The STEM field can yield advantages in calculating March Madness brackets and engage with math and tech in a fun and unique way.
This year’s NCAA Men’s Basketball Tournament may be over, but the concepts of how to use statistical and mathematical analysis to predict better brackets remain.
For those who are already thinking about how to win next year’s March Madness office pool, Kevin Brennan, AP and graduate statistics educational expert on the Varsity Tutors platform, offers his insights.
STEM and students
Scott Matteson: How does STEM (Science, Technology, Engineering, and Math) tie in with March Madness?
Kevin Brennan: The key to creating a successful March Madness bracket is half basketball knowledge and half game theory. March Madness incorporates both technology and math to generate predictions, outcomes, and team rankings. The STEM approach correlates to this.
Scott Matteson: What can students learn from the correlation?
Kevin Brennan: Students can learn about percentages and probability by formulating a March Madness bracket. They can use mathematical equations to determine each team’s odds of winning and develop a more statistical approach to decision-making.
It’s best to pick teams that are statistically more likely to win, regardless of what other people think, and it’s important to pay attention to specific match-ups likely to produce an upset. This gives students a real-life example of conditional probability, where the likelihood of an outcome is affected by the conditions surrounding it.
Scott Matteson: Can you provide some concrete/subjective examples of how March Madness incorporates both technology and math to generate predictions, outcomes, and team rankings?
Kevin Brennan: Personally, I use a series of math equations to formulate the most informed decisions when making bracket predictions. For example, a common match-up in the bracket difficult to predict is the #10 seed vs. the #7 seed. Typically, this match-up occurs in the first round of every regional, so it’s important to use a strategy. Historically, the #7 seed wins this match-up 61.3% of the time.

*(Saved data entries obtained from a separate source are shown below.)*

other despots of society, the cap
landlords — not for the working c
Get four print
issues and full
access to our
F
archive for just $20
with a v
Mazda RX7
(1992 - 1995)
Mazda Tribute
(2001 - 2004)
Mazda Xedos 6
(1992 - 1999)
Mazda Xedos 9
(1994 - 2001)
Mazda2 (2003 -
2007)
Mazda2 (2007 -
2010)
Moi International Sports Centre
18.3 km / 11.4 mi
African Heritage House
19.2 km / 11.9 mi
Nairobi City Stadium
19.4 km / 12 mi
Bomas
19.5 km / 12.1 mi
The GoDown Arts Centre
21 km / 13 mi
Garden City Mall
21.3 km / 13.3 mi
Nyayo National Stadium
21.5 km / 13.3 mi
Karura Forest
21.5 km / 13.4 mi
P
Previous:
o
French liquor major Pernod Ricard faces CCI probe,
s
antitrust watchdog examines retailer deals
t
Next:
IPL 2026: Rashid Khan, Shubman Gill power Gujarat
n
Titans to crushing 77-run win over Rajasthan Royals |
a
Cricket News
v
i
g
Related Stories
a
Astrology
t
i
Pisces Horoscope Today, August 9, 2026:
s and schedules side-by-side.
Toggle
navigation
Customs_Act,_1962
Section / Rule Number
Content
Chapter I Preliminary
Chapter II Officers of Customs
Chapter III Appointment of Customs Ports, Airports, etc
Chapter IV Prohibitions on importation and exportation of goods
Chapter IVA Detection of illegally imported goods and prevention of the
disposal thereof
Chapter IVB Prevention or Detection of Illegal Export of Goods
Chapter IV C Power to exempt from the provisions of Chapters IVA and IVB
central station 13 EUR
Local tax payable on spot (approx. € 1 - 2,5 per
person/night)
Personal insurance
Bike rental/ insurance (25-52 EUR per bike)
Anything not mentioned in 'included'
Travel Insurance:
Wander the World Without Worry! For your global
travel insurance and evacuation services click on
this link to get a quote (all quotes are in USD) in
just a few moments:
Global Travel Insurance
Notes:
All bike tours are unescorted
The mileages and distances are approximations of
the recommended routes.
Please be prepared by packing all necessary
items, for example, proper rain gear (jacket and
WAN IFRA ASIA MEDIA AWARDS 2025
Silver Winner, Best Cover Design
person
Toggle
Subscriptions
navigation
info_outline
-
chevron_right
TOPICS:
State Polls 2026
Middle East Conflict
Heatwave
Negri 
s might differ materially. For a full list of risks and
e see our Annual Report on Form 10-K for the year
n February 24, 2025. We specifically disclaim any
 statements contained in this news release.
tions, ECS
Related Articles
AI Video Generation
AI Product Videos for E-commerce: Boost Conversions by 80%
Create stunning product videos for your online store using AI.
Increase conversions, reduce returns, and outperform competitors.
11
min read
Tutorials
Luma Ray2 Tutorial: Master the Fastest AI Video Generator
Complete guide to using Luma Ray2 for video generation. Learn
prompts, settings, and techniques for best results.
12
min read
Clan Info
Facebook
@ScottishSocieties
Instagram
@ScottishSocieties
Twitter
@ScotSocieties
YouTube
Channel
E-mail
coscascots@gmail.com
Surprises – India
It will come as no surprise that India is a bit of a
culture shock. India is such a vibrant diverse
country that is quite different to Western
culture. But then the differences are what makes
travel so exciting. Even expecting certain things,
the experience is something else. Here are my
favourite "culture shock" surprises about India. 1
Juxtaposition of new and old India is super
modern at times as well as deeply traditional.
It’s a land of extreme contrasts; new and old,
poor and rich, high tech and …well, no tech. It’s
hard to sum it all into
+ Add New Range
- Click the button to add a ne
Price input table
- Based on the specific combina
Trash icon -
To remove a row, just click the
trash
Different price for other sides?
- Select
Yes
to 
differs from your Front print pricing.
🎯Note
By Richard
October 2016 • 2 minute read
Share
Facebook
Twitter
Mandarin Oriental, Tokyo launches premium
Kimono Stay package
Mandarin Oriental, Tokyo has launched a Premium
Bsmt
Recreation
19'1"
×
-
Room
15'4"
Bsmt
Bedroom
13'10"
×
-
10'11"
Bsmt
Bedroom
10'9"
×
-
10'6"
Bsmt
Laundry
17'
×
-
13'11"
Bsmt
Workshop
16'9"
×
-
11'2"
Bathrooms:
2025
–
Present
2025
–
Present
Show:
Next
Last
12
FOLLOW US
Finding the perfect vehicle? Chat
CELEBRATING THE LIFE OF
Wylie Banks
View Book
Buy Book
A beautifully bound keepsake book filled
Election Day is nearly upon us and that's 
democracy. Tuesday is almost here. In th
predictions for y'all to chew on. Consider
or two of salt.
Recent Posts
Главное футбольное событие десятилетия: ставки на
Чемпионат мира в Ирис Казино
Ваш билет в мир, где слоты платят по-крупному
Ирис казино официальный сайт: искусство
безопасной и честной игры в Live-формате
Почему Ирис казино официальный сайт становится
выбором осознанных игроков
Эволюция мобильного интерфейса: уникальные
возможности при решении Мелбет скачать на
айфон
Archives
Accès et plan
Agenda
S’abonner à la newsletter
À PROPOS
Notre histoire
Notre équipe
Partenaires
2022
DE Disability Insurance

So, you should pick the higher seed, right? Not so fast. This is where we should “metagame,” or consider how likely our peers are to pick the #7 seed. Let’s assume that each player gets one point for the correct guess and zero points for a wrong one, and you’re playing against one person who will pick the #7 seed 80% of the time. Figure A shows the decision tree related to that choice.
The math reveals picking the #7 seed in this situation gains us an average of 0.0452 points (not great) while picking the #10 costs an average of 0.1808 points (noticeably worse). For this situation, it’s best to pick #7.
The Google March Madness connection
Scott Matteson: How does technology factor into the concept?
Kevin Brennan: Over the past decade, technology has significantly modernized basketball and helped with sports predictions. Many aspects of our lives are becoming more data-driven, and sports analytics is a huge part of this. Basketball has been progressive with technology, including individual player and ball-tracking technologies, incorporating historical metrics of shooting efficiency and passing accuracy for viewers to have the most information to make logical predictions, especially with compiling March Madness brackets. New metrics like player efficiency ratings help players, coaches, and fans better understand the game.
Most recently, Google recruited college students to deliver March Madness analysis (SEE: Students create NCAA March Madness predictive analysis via Google Cloud) in order to show how to use analytics and machine learning tools for bracket selections.
In terms of technology, there are many data analytics and tools available to help inform decisions. Google Cloud is a great example, which uses data analytics to inform viewers of the game and build predictions for what might happen. Adobe is another great choice; its predictions finished in the 98th percentile last year.
Scott Matteson: You mentioned that Google recruited college students to deliver March Madness analysis. Can you share any details about how it worked out?
Kevin Brennan: While predicting the perfect bracket is nearly impossible, people are eager to use data to improve their chances of making the correct picks. Recruiting undergraduates for this initiative is a great way to promote STEM for students.
Last year, the Google Cloud had accurate analytics and real-time predictions, and this year it’s looking to be the same. It will only improve year after year, with more data to analyze and inform decisions. By combining storage of the raw files with BigQuery to host data tables and model outputs, the platform represents only the beginning of what the NCAA can do with its data.
Preparing for next year’s March Madness
Scott Matteson: What do you recommend for next year’s March Madness for those interested in STEM?
Kevin Brennan: I think March Madness allows viewers to engage with math and technology in a fun and unique way. STEM subjects can seem boring to some, but when you pair it with another personal interest like basketball, it makes technical tools or mathematical equations interesting and relatable, while also beneficial in helping you win your bracket.
For those who want a leg up on the competition, there is a wide range of advanced statistics available that go beyond traditional metrics like the number of rebounds or points per game. These stats can help you determine, which team is more likely to score on a given possession or how important a single player is to the outcome of a game.
March Madness is a large, single-elimination tournament. Therefore, there will always be a lot of upsets and busted brackets. The most important thing is to have fun. That, and to improve the odds of beating your colleagues in the office betting pool.